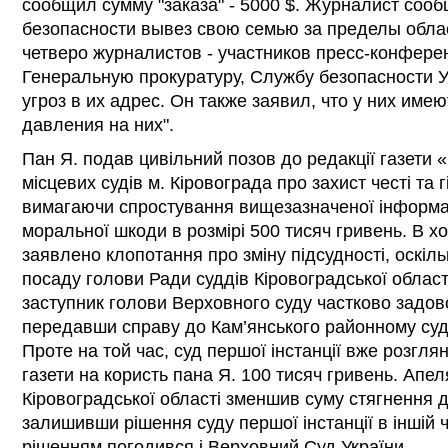
сообщил сумму "заказа" - 5000 $. Журналист сооб
безопасности вывез свою семью за пределы облас
четверо журналистов - участников пресс-конферен
Генеральную прокуратуру, Службу безопасности 
угроз в их адрес. Он также заявил, что у них име
давления на них".
Пан Я. подав цивільний позов до редакції газети «
місцевих судів м. Кіровограда про захист честі та гі
вимагаючи спростування вищезазначеної інформац
моральної шкоди в розмірі 500 тисяч гривень. В х
заявлено клопотання про зміну підсудності, оскіл
посаду голови Ради суддів Кіровоградської област
заступник голови Верховного суду частково задо
передавши справу до Кам’янського районному суду
Проте на той час, суд першої інстанції вже розглян
газети на користь пана Я. 100 тисяч гривень. Апел
Кіровоградської області зменшив суму стягнення д
залишивши рішення суду першої інстанції в іншій ч
рішенням погодився і Верховний Суд України.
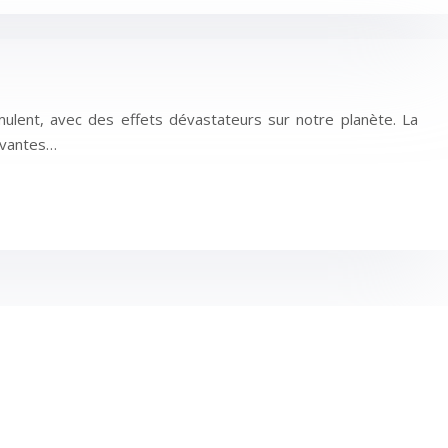
ulent, avec des effets dévastateurs sur notre planète. La
novantes…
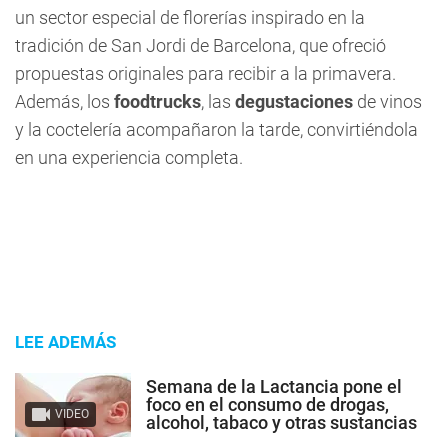
un sector especial de florerías inspirado en la
tradición de San Jordi de Barcelona, que ofreció
propuestas originales para recibir a la primavera.
Además, los
foodtrucks
, las
degustaciones
de vinos
y la coctelería acompañaron la tarde, convirtiéndola
en una experiencia completa.
LEE ADEMÁS
Semana de la Lactancia pone el
foco en el consumo de drogas,
VIDEO
alcohol, tabaco y otras sustancias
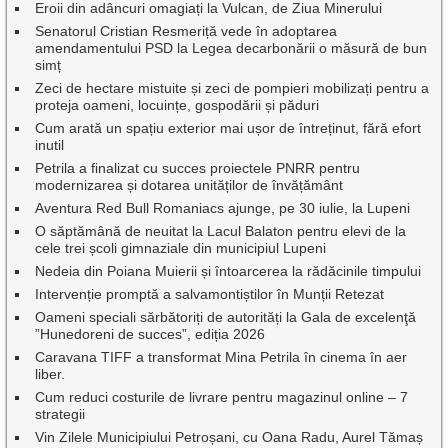
Eroii din adâncuri omagiați la Vulcan, de Ziua Minerului
Senatorul Cristian Resmeriță vede în adoptarea
amendamentului PSD la Legea decarbonării o măsură de bun
simț
Zeci de hectare mistuite și zeci de pompieri mobilizați pentru a
proteja oameni, locuințe, gospodării și păduri
Cum arată un spațiu exterior mai ușor de întreținut, fără efort
inutil
Petrila a finalizat cu succes proiectele PNRR pentru
modernizarea și dotarea unităților de învățământ
Aventura Red Bull Romaniacs ajunge, pe 30 iulie, la Lupeni
O săptămână de neuitat la Lacul Balaton pentru elevi de la
cele trei școli gimnaziale din municipiul Lupeni
Nedeia din Poiana Muierii și întoarcerea la rădăcinile timpului
Intervenție promptă a salvamontiștilor în Munții Retezat
Oameni speciali sărbătoriți de autorități la Gala de excelenţă
”Hunedoreni de succes”, ediția 2026
Caravana TIFF a transformat Mina Petrila în cinema în aer
liber.
Cum reduci costurile de livrare pentru magazinul online – 7
strategii
Vin Zilele Municipiului Petroșani, cu Oana Radu, Aurel Tămaș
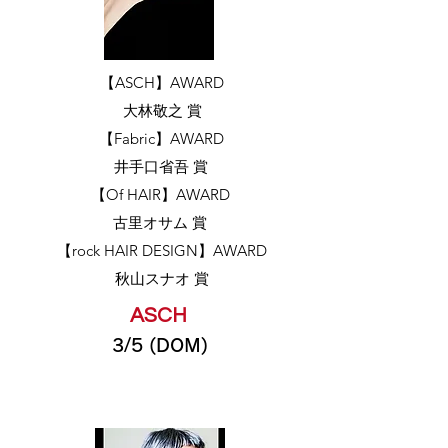
​【ASCH】AWARD
​大林敬之 賞
​【Fabric】AWARD
井手口省吾 賞
​【Of HAIR】AWARD
​古里オサム 賞
​【rock HAIR DESIGN】AWARD
​秋山スナオ 賞
ASCH
3/5 (DOM)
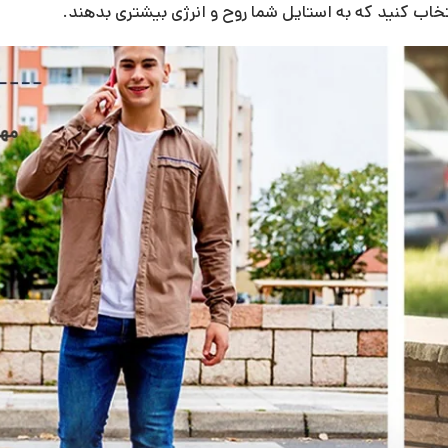
نتخاب کنید که به استایل شما روح و انرژی بیشتری بدهند.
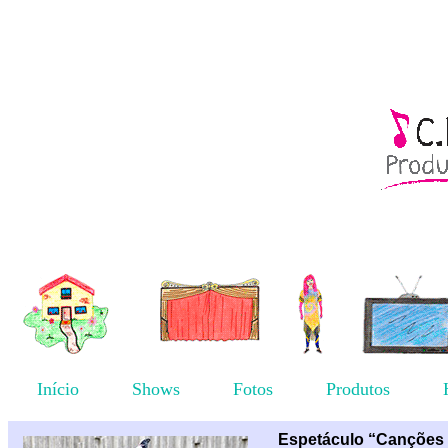
Início
Shows
Fotos
Produtos
Espetáculo “Canções e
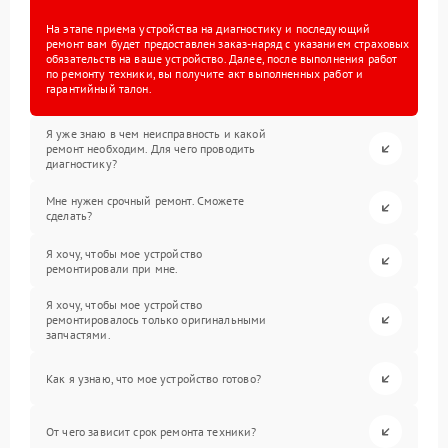
На этапе приема устройства на диагностику и последующий
ремонт вам будет предоставлен заказ-наряд с указанием страховых
обязательств на ваше устройство. Далее, после выполнения работ
по ремонту техники, вы получите акт выполненных работ и
гарантийный талон.
Я уже знаю в чем неисправность и какой
ремонт необходим. Для чего проводить
диагностику?
Мне нужен срочный ремонт. Сможете
сделать?
Я хочу, чтобы мое устройство
ремонтировали при мне.
Я хочу, чтобы мое устройство
ремонтировалось только оригинальными
запчастями.
Как я узнаю, что мое устройство готово?
От чего зависит срок ремонта техники?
══════════
> YOUR ASSIGNMENT
Filter this listing and copy only the lines holding the word "суду".

> TASK RESPONSE
заступник голови Верховного суду частково задо
передавши справу до Кам’янського районному суду
залишивши рішення суду першої інстанції в іншій ч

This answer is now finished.